If, as expected, the NO vote performed better where it was given equal opportunity to make their recommendation, what does that say about the strength of the YES argument and how members actually feel when presented a full picture? By not allowing a counter-perspective to be offered to all locals, the NEB robbed itself of a more accurate sense of how membership actually felt and what we were willing to do. Without gauging proper sentiment, we are building a plan based on wishful thinking not solid information. This is especially dangerous as a labour union because the only real leverage we have is the certainty, not speculation, of the mass willingness of our members to act collectively.
2. Engagement: This vote had serious implications for the future of our jobs. That likely less than 25% of our members could be encouraged to participate reflects a critical communication and credibility problem with our union, at every level, in every local, including our own. A crisis in belief in the union is not the fault of the member but of our union in failing to give the member something to believe in and engage with, and it is our responsibility to win them back.
With such a low level of engagement the only constructive conclusion that can be drawn about this vote is that an overwhelming majority of our members do not believe in the union enough to be involved and that there was no mass support for either extension choice. Again, a union without an active membership has no leverage to accomplish anything, let alone actually making our jobs better.

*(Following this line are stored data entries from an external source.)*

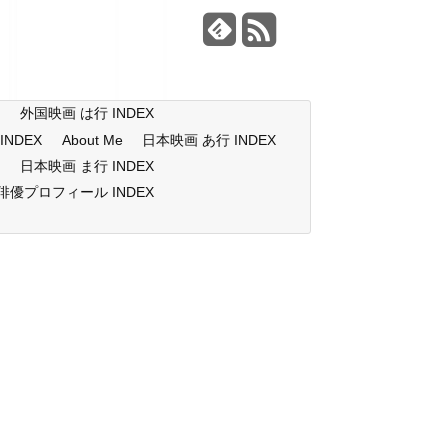
X
外国映画 は行 INDEX
NDEX
About Me
日本映画 あ行 INDEX
X
日本映画 ま行 INDEX
俳優プロフィール INDEX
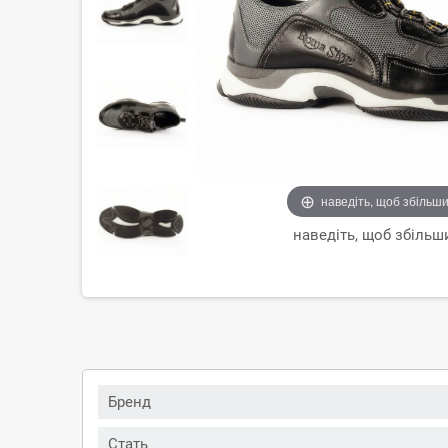
наведіть, щоб збільш
наведіть, щоб збільш
Бренд
Стать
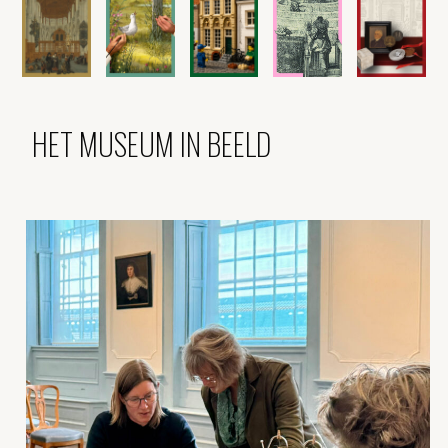
HET MUSEUM IN BEELD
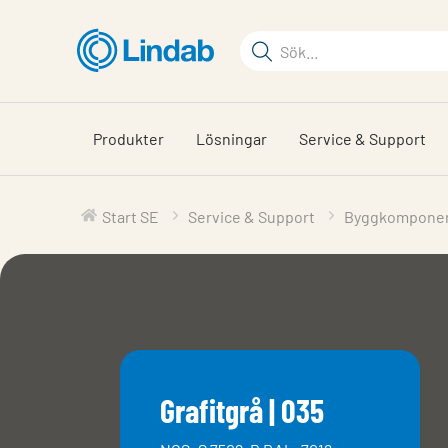
Hoppa
till
Sökord
huvudinnehållet
Sök
på
sajten
Produkter
Lösningar
Service & Support
Start SE
Service & Support
Byggkompone
Grafitgrå | 035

The results of this vote should raise concerns for every union supporter participating in the extension, YES or NO, because it shows just how weak CUPW has become. Hopefully, this alarmingly low turnout is the wakeup call needed to convince more locals and other levels of the union to change course. The NO campaign was very successful in getting the NEB to centre the importance of organizing to re-engage members and the need to develop capacity over the next two years. Whether those NEB platitudes were sincere or not, this bell cannot be unrung, and it is now open season to relentlessly apply pressure on our elected union officials until satisfaction is delivered on this promise.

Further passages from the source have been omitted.